SATR: Zero-Shot Semantic Segmentation of 3D Shapes

Introduction

We explore the task of zero-shot semantic segmentation of 3D shapes by using large-scale off-the-shelf 2D im- age recognition models. Surprisingly, we find that modern zero-shot 2D object detectors are better suited for this task than contemporary text/image similarity predictors or even zero-shot 2D segmentation networks. Our key finding is that it is possible to extract accurate 3D segmentation maps from multi-view bounding box predictions by using the topological properties of the underlying surface. For this, we develop the Segmentation Assignment with Topological Reweighting (SATR) algorithm and evaluate it on ShapeNetPart and our proposed FAUST benchmarks. SATR achieves state-of-the-art performance and outperforms a baseline algorithm by 1.3% and 4% average mIoU on the FAUST coarse and fine-grained benchmarks, respectively, and by 5.2% average mIoU on the ShapeNetPart benchmark. Our source code and data will be publicly released. Project webpage: https://samir55.github.io/SATR/.

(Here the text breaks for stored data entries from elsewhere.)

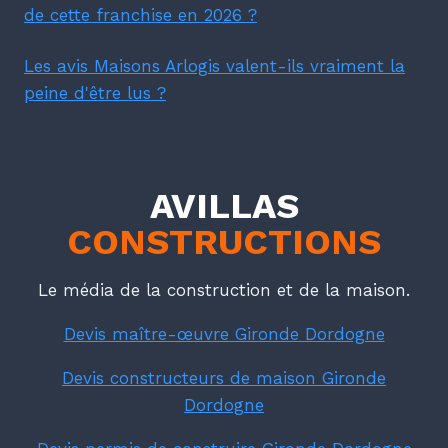
de cette franchise en 2026 ?
Les avis Maisons Arlogis valent-ils vraiment la
peine d'être lus ?
AVILLAS
CONSTRUCTIONS
Le média de la construction et de la maison.
Devis maître-œuvre Gironde Dordogne
Devis constructeurs de maison Gironde
Dordogne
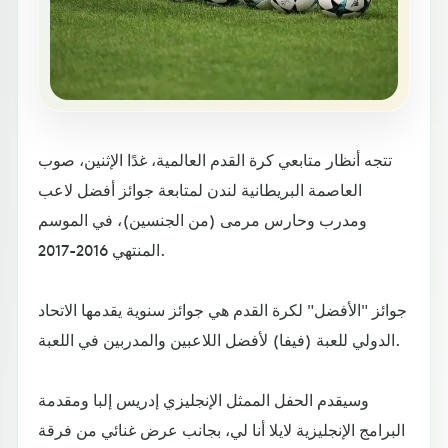
تتجه أنظار متابعي كرة القدم العالمية، غدًا الإثنين، صوب
العاصمة البريطانية لندن لمتابعة جوائز أفضل لاعب
ومدرب وحارس مرمى (من الجنسين)، في الموسم
المنتهي 2016-2017.
جوائز "الأفضل" لكرة القدم هي جوائز سنوية يقدمها الاتحاد
الدولي للعبة (فيفا) لأفضل اللاعبين والمدربين في اللعبة.
وسيقدم الحفل الممثل الإنجليزي إدريس إلبا ومقدمة
البرامج الإنجليزية لايلا أنا لي، بجانب عرض غنائي من فرقة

For additional detail, please see "SATR: Zero-Shot Semantic Segmentation of 3D Shapes"
by Ahmed Abdelreheem, Ivan Skorokhodov, Maks Ovsjanikov, and Peter Wonka
from KAUST and LIX, Ecole Polytechnique.

Installation

A. Create Environment

conda create -n meshseg python=3.9
conda activate meshseg
conda install cudatoolkit=11.1 -c conda-forge
pip install torch==1.10.1+cu111 torchvision==0.11.2+cu111 torchaudio==0.10.1 -f https://download.pytorch.org/whl/cu111/torch_stable.html

B. Build/Install Kaolin

At first, you may also try installing pre-built wheels found here. For example, you can run this command for CUDA 11.3 and PyTorch 1.10.0 for Kaolin 0.13.0

pip install kaolin==0.13.0 -f https://nvidia-kaolin.s3.us-east-2.amazonaws.com/torch-1.10.0_cu111.html

But if this didn't work out for you, please do the steps below:

Clone Kaolin in some directory outside the repo.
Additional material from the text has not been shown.